# [Problem requirements]
Lines in the records below that contain the word "parte" must each be copied.
_ _ _
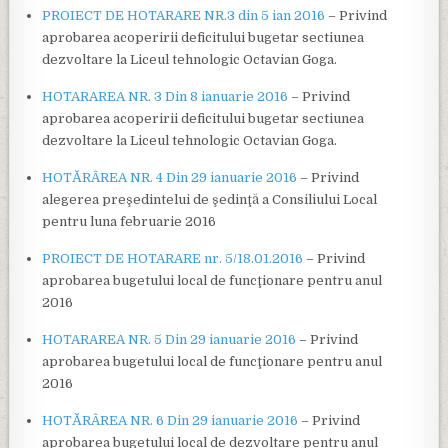
PROIECT DE HOTARARE NR.3 din 5 ian 2016
– Privind
aprobarea acoperirii deficitului bugetar sectiunea
dezvoltare la Liceul tehnologic Octavian Goga.
HOTARAREA NR. 3 Din 8 ianuarie 2016
– Privind
aprobarea acoperirii deficitului bugetar sectiunea
dezvoltare la Liceul tehnologic Octavian Goga.
HOTĂRÂREA NR. 4 Din 29 ianuarie 2016
– Privind
alegerea preşedintelui de şedinţă a Consiliului Local
pentru luna februarie 2016
PROIECT DE HOTARARE nr. 5/18.01.2016
– Privind
aprobarea bugetului local de funcţionare pentru anul
2016
HOTARAREA NR. 5 Din 29 ianuarie 2016
– Privind
aprobarea bugetului local de funcţionare pentru anul
2016
HOTĂRÂREA NR. 6 Din 29 ianuarie 2016
– Privind
aprobarea bugetului local de dezvoltare pentru anul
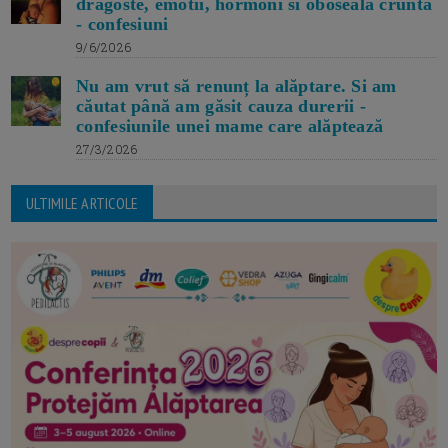
dragoste, emotii, hormoni si oboseala crunta
- confesiuni
9/6/2026
Nu am vrut să renunț la alăptare. Si am
căutat până am găsit cauza durerii -
confesiunile unei mame care alăptează
27/3/2026
ULTIMILE ARTICOLE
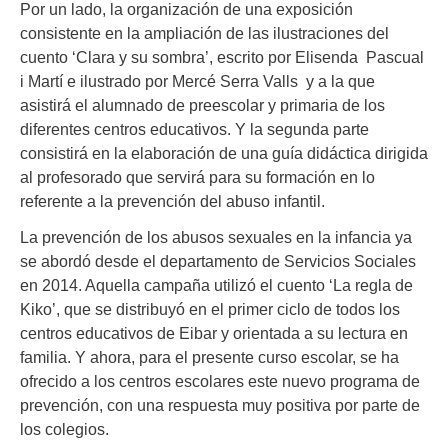
Por un lado, la organización de una exposición
consistente en la ampliación de las ilustraciones del
cuento ‘Clara y su sombra’, escrito por Elisenda Pascual
i Martí e ilustrado por Mercé Serra Valls y a la que
asistirá el alumnado de preescolar y primaria de los
diferentes centros educativos. Y la segunda parte
consistirá en la elaboración de una guía didáctica dirigida
al profesorado que servirá para su formación en lo
referente a la prevención del abuso infantil.
La prevención de los abusos sexuales en la infancia ya
se abordó desde el departamento de Servicios Sociales
en 2014. Aquella campaña utilizó el cuento ‘La regla de
Kiko’, que se distribuyó en el primer ciclo de todos los
centros educativos de Eibar y orientada a su lectura en
familia. Y ahora, para el presente curso escolar, se ha
ofrecido a los centros escolares este nuevo programa de
prevención, con una respuesta muy positiva por parte de
los colegios.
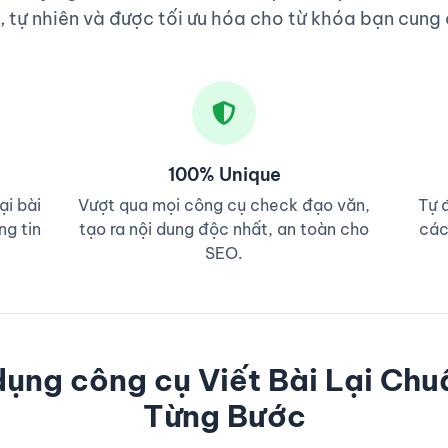
 tự nhiên và được tối ưu hóa cho từ khóa bạn cung
100% Unique
ại bài
Vượt qua mọi công cụ check đạo văn,
Tự 
ng tin
tạo ra nội dung độc nhất, an toàn cho
các
SEO.
ụng công cụ Viết Bài Lại Ch
Từng Bước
_ _ _
# [Answer space]
diferentes centros educativos. Y la segunda parte
prevención, con una respuesta muy positiva por parte de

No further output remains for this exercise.